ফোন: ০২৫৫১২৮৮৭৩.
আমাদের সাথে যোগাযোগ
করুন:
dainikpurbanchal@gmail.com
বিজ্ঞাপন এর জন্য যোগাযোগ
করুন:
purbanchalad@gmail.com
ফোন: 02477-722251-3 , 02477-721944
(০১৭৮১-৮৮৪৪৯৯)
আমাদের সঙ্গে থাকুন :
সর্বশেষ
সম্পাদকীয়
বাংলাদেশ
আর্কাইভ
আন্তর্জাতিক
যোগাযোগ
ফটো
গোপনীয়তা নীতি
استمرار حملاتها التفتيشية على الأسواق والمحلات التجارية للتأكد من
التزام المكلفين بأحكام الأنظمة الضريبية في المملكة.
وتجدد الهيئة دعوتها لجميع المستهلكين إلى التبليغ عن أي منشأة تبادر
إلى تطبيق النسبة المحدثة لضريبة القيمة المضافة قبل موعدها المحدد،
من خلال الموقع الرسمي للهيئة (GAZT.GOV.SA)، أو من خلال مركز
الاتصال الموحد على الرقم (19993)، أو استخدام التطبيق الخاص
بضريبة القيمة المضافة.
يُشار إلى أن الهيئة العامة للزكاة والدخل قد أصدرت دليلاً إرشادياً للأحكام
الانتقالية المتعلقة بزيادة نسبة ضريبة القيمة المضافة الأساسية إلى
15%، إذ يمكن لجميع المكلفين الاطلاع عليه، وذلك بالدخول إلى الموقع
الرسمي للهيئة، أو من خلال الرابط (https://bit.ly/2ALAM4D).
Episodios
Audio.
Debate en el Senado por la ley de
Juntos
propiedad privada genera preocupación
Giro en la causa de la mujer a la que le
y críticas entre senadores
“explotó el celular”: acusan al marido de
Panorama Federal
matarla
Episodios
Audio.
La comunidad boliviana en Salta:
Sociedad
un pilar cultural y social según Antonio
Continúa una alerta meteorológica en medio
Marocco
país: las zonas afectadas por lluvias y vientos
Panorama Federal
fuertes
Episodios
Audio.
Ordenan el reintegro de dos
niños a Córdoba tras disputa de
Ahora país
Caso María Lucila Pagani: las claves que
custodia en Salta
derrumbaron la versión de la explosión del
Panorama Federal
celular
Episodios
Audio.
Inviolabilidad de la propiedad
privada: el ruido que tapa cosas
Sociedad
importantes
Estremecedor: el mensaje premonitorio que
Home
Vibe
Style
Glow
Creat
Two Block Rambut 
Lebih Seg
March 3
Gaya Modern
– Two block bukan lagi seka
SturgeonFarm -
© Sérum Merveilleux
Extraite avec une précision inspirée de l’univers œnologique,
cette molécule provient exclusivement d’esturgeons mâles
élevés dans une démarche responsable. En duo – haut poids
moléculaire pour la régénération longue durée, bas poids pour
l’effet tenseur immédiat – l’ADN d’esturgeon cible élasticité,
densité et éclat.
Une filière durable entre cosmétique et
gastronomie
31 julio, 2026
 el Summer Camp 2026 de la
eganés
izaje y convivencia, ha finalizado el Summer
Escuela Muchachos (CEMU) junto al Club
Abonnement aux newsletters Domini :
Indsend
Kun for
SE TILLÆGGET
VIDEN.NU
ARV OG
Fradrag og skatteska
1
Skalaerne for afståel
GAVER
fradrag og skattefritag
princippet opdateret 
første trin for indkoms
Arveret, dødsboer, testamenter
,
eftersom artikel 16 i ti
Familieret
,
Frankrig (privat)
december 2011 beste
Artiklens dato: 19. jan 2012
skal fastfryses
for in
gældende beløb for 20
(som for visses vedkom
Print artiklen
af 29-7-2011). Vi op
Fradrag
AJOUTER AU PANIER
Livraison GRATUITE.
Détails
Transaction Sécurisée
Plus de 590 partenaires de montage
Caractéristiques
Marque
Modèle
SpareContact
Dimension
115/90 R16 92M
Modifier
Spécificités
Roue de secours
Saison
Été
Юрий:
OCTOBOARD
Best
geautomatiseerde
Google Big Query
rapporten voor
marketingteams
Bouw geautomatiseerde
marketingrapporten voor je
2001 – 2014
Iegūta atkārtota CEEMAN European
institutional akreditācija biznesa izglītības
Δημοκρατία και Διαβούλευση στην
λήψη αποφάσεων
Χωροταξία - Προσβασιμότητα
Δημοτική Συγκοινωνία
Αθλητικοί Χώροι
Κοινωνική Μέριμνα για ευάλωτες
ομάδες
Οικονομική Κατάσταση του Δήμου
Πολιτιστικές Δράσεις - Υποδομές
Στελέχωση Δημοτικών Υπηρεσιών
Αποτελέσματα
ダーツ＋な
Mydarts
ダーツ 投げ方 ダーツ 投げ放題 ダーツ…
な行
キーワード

+ + + + +

Work out how many lines of the material contain the word "للهيئة" and answer with that number only.

## RESULT OF THIS EXERCISE
2